SFENCC2020 Society for Endocrinology National Clinical Cases 2020 Poster Presentations (72 abstracts)
Royal Berkshire Hospital, Reading, UK
Case history: A 75-year-old lady presented with sudden central chest discomfort to Emergency Department. The chest pain was preceded by palpitations. She had a background of Hypertension. She was non-smoker and otherwise fit and well. She mentioned receiving a steroid injection one day ago for joint pain. Her B.P on presentation was 226/106. Her physical examination was otherwise normal.
Investigations: Her ECG on admission revealed atrial tachycardia and ST depression in anterior chest leads. She was admitted under cardiology team who started her on beta blockade for atrial tachycardia. CT aortogram was organised to rule out aortic dissection. Aortic dissection and large pulmonary embolism were ruled out by CT but an incidental complex cystic abnormality was seen behind the stomach which was deemed unrelated to her condition at the time. Her lab Troponin levels were 270 (on admission), 1877 (5 h), 2462 (7 h post admission). Her Echo revealed severely reduced Ejection fraction 35% and inferolateral hypokinesia. Her chest pain continued and she then developed new ST elevation 3 h post admission. At this point,she was started on ACS treatment and taken to cath lab for PCI. On angiography, no blockade amenable to PCI was found so no procedure could be performed. Patient then developed severe pulmonary edema post PCI and needed CPAP. Cardiology team considered phaeochromocytoma as cause of patients symptoms (in view of cystic mass found on CT) and endocrinology review was sought.

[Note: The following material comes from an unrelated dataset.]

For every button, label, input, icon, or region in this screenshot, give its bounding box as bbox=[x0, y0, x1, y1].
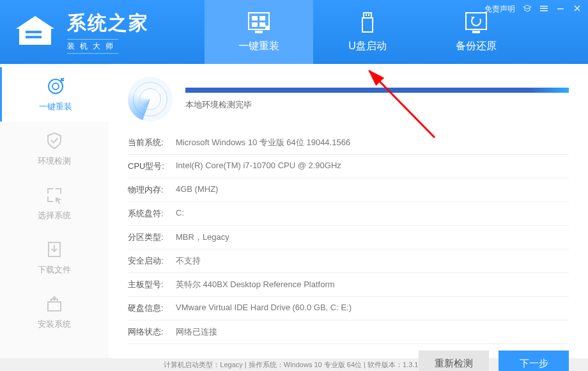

Results and treatment: CT abdomen and 3 collections for urinary catecholamine metabolites levels were performed on endocrinology advice.
CT abdomen revealed 5 cm part-solid, part-cystic mass.
Urinary Levels were as below:
Urinary metadrenalines 34.61
Nor-metadrenalines 33.15
3 methoxy tyramine urinary: 3.15
Based on above results, she was diagnosed with Phaeochromocytoma.
Patient was referred to tertiary endocrine surgical centre for surgery. She underwent removal of a left adrenal phaeochromocytoma 3 months later. Her PASS score was 6/20, indicating borderline phaeochromocytoma with potential for recurrence. Her genetic analysis did not reveal any phaeochromocytoma/ paraganglioma susceptibility gene.
Conclusion and points for discussion: This was a challenging case as initial presentation matched acute coronary syndrome and beta blockade was started which likely led to pulmonary edema and worsening of symptoms. It should be borne in mind that Phaeochromocytoma can present as acute coronary syndrome and should be considered among differentials in unexplained acute coronary syndrome. The possibility of recent intra-articular steroids injection in precipitating phaeochromocytoma crisis should be considered.